Ok, I get it. My time is not as valuable as theirs. Who cares if I had taken an UNPAID day off of work to attend the meeting (which was scheduled by the district 3 weeks prior) one person at the District Office is not ready so – CANCELLED!! (If I couldn’t come—for whatever reason—would the meeting have been cancelled or held without me? We will never know, because I would drag myself in there no matter what because it is about my son and his success as a member of his school community )I know the regulations—504 decisions are ‘regulated’ to be TEAM decisions—so why is the meeting cancelled because one person at the District Office “is not ready and wording.”  I get they need to consider their legal side-and want to get the ‘wording’ right. They are probably thinking of the budget too—but there is $$ set aside in the school budget to provide accommodations for kids who need them. I voted YES for that budget and plan to vote ‘YES’ May 20th on the next one.

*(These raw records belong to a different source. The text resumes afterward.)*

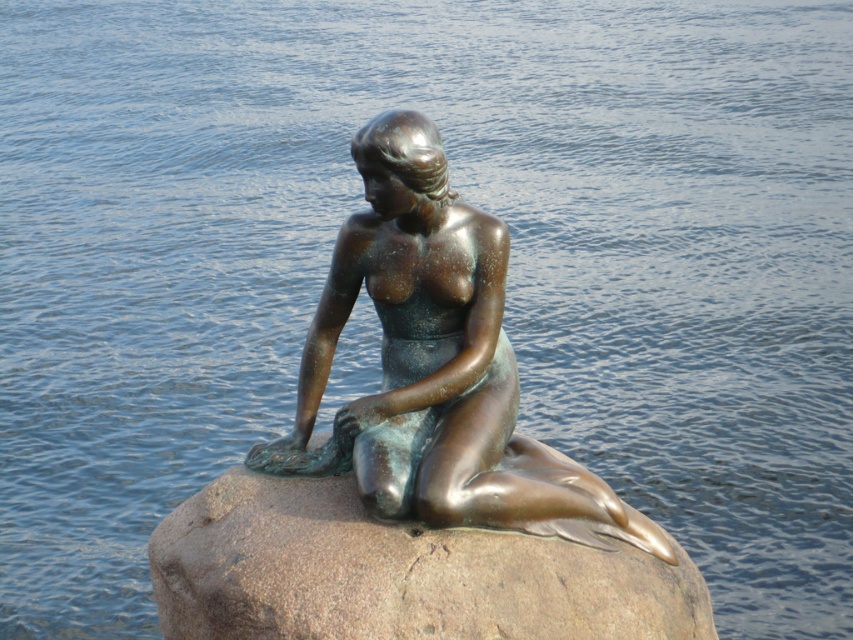 Question: Does bronze statue at center appear on the right side of brown granite rock at center?

Choices:
 (A) yes
 (B) no

Answer: (A)

Question: Which point is farther to the camera?

Choices:
 (A) (663, 609)
 (B) (486, 289)

Answer: (B)

Question: Does bronze statue at center have a larger size compared to brown granite rock at center?

Choices:
 (A) yes
 (B) no

Answer: (A)

Question: Can you confirm if bronze statue at center is positioned above brown granite rock at center?

Choices:
 (A) yes
 (B) no

Answer: (A)

Question: Among these points, which one is farthest from the camera?

Choices:
 (A) (527, 525)
 (B) (361, 609)

Answer: (A) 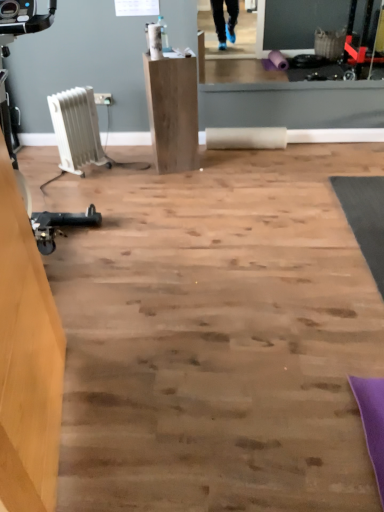 Question: Considering the relative sizes of white plastic heater at left and natural wood pedestal at center, the 1th furniture viewed from the back, in the image provided, is white plastic heater at left wider than natural wood pedestal at center, the 1th furniture viewed from the back,?

Choices:
 (A) no
 (B) yes

Answer: (B)

Question: Is white plastic heater at left oriented towards natural wood pedestal at center, arranged as the second furniture when viewed from the left?

Choices:
 (A) no
 (B) yes

Answer: (B)

Question: Considering the relative sizes of white plastic heater at left and natural wood pedestal at center, arranged as the second furniture when viewed from the left, in the image provided, is white plastic heater at left thinner than natural wood pedestal at center, arranged as the second furniture when viewed from the left,?

Choices:
 (A) no
 (B) yes

Answer: (A)

Question: Is white plastic heater at left positioned far away from natural wood pedestal at center, arranged as the second furniture when ordered from the bottom?

Choices:
 (A) no
 (B) yes

Answer: (A)

Question: Would you say white plastic heater at left contains natural wood pedestal at center, the 1th furniture viewed from the back?

Choices:
 (A) yes
 (B) no

Answer: (B)

Question: Is white plastic heater at left located outside natural wood pedestal at center, the 1th furniture viewed from the top?

Choices:
 (A) no
 (B) yes

Answer: (B)

Question: Could wooden desk at left, arranged as the 1th furniture when viewed from the front, be considered to be inside natural wood pedestal at center, the 1th furniture viewed from the top?

Choices:
 (A) no
 (B) yes

Answer: (A)

Question: Is natural wood pedestal at center, arranged as the second furniture when viewed from the left, wider than wooden desk at left, acting as the 1th furniture starting from the left?

Choices:
 (A) no
 (B) yes

Answer: (B)

Question: Is natural wood pedestal at center, acting as the 2th furniture starting from the front, not near wooden desk at left, placed as the second furniture when sorted from back to front?

Choices:
 (A) yes
 (B) no

Answer: (A)

Question: Considering the relative positions of natural wood pedestal at center, arranged as the second furniture when ordered from the bottom, and wooden desk at left, the 1th furniture positioned from the bottom, in the image provided, is natural wood pedestal at center, arranged as the second furniture when ordered from the bottom, behind wooden desk at left, the 1th furniture positioned from the bottom,?

Choices:
 (A) no
 (B) yes

Answer: (B)

Question: From the image's perspective, would you say natural wood pedestal at center, acting as the 2th furniture starting from the front, is positioned over wooden desk at left, arranged as the 1th furniture when viewed from the front?

Choices:
 (A) yes
 (B) no

Answer: (A)

Question: Does natural wood pedestal at center, arranged as the second furniture when ordered from the bottom, have a lesser width compared to wooden desk at left, the second furniture positioned from the top?

Choices:
 (A) no
 (B) yes

Answer: (A)

Question: Can you confirm if white plastic heater at left is shorter than white plastic radiator at left?

Choices:
 (A) yes
 (B) no

Answer: (B) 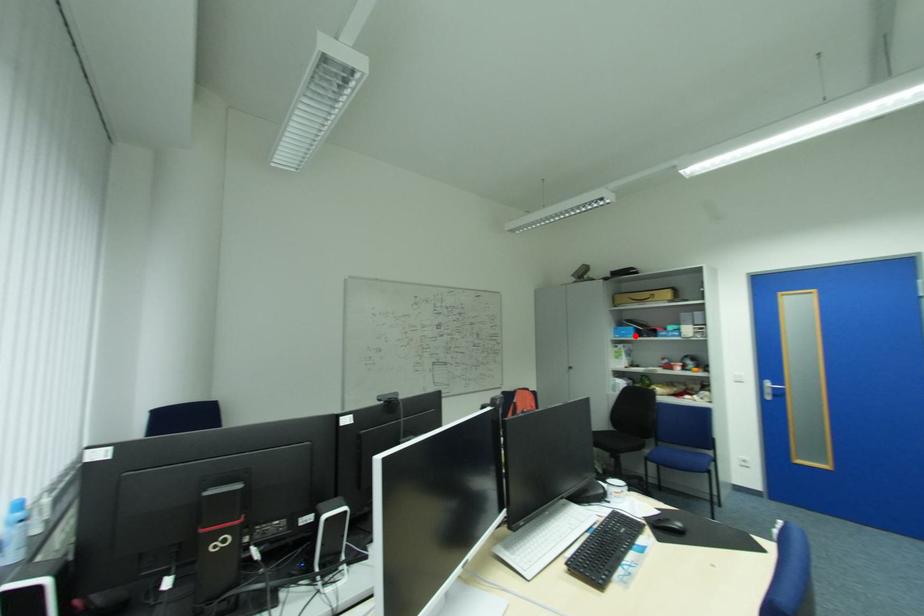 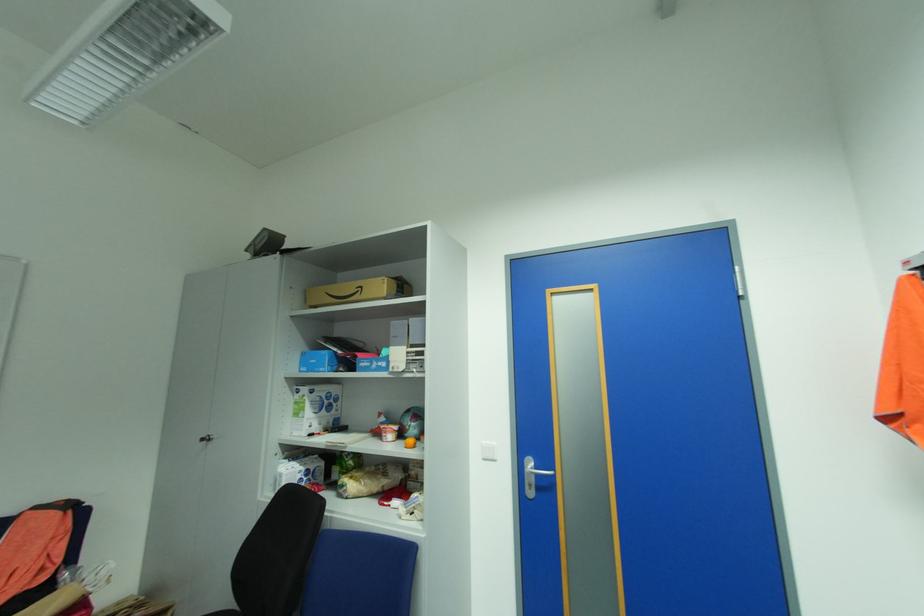 In the second image, find the point that corresponds to the highlighted location in the first image.

(327, 370) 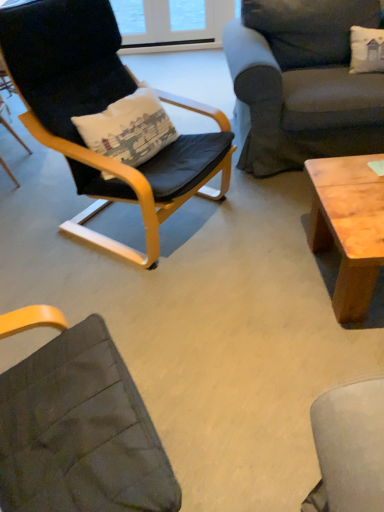 The image size is (384, 512). I want to click on vacant space to the right of black leather chair at left, which is the second chair from left to right, so click(260, 228). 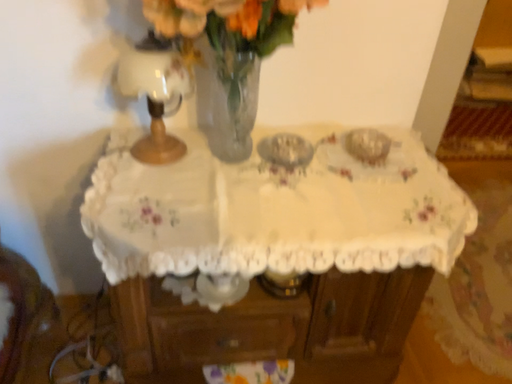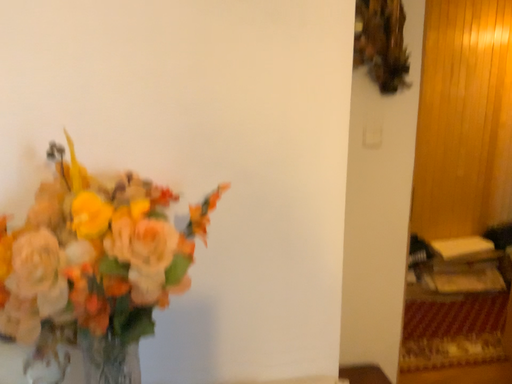 Question: Which way did the camera rotate in the video?

Choices:
 (A) rotated upward
 (B) rotated downward

Answer: (A) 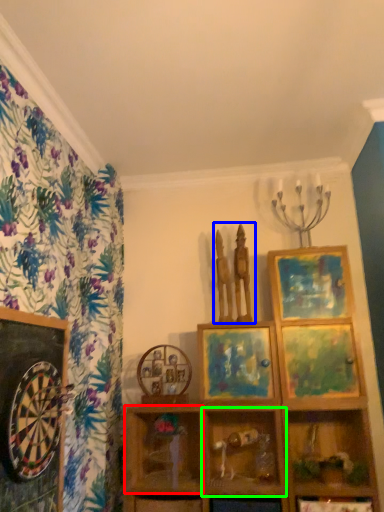 Question: Based on their relative distances, which object is farther from cabinet (highlighted by a red box)? Choose from sculpture (highlighted by a blue box) and shelf (highlighted by a green box).

Choices:
 (A) sculpture
 (B) shelf

Answer: (A) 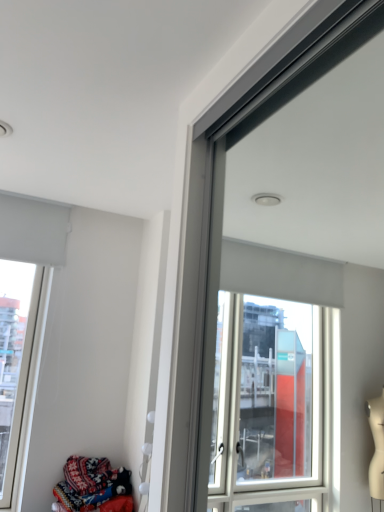 The image size is (384, 512). What do you see at coordinates (24, 323) in the screenshot?
I see `white matte window at upper left` at bounding box center [24, 323].

The width and height of the screenshot is (384, 512). Identify the location of white matte window at upper left. 24,323.

Measure the distance between white matte window at upper left and camera.

2.15 meters.

Measure the distance between patterned fabric at lower left and camera.

A distance of 6.75 feet exists between patterned fabric at lower left and camera.

Image resolution: width=384 pixels, height=512 pixels. Identify the location of patterned fabric at lower left. (90, 483).

What is the approximate height of patterned fabric at lower left?

patterned fabric at lower left is 9.04 inches tall.

Image resolution: width=384 pixels, height=512 pixels. Describe the element at coordinates (90, 483) in the screenshot. I see `patterned fabric at lower left` at that location.

I want to click on white matte window at upper left, so click(x=24, y=323).

Considering the relative positions of white matte window at upper left and patterned fabric at lower left in the image provided, is white matte window at upper left to the left or to the right of patterned fabric at lower left?

white matte window at upper left is to the left of patterned fabric at lower left.

Which object is further away from the camera taking this photo, white matte window at upper left or patterned fabric at lower left?

white matte window at upper left is further from the camera.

Why aren’t they following school district policy? Here it is, hot off the district website Policy 3000/Number 3300:

Access to School Programs by Students with Disabilities:

Each student with a disability shall have equal opportunity to participate in the full range of programs, services, and extracurricular activities, which are available to all other students enrolled in the District, to the extent that such programs, services, and extracurricular activities are appropriate to the student’s educational needs.”


It seems the district stays just on the edge of regulations. I remain wearing THE SCARLET B.